[Transcribed page contents]

------------------------------------

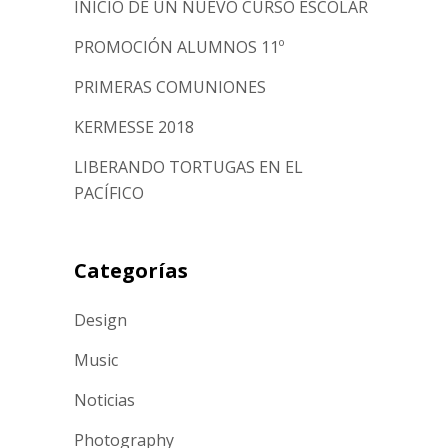
INICIO DE UN NUEVO CURSO ESCOLAR
PROMOCIÓN ALUMNOS 11º
PRIMERAS COMUNIONES
KERMESSE 2018
LIBERANDO TORTUGAS EN EL
PACÍFICO
Categorías
Design
Music
Noticias
Photography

------------------------------------

- Required action:
Set every entry down again word for word, but not the pictures.

- Task result:
INICIO DE UN NUEVO CURSO ESCOLAR
PROMOCIÓN ALUMNOS 11º
PRIMERAS COMUNIONES
KERMESSE 2018
LIBERANDO TORTUGAS EN EL
PACÍFICO
Categorías
Design
Music
Noticias
Photography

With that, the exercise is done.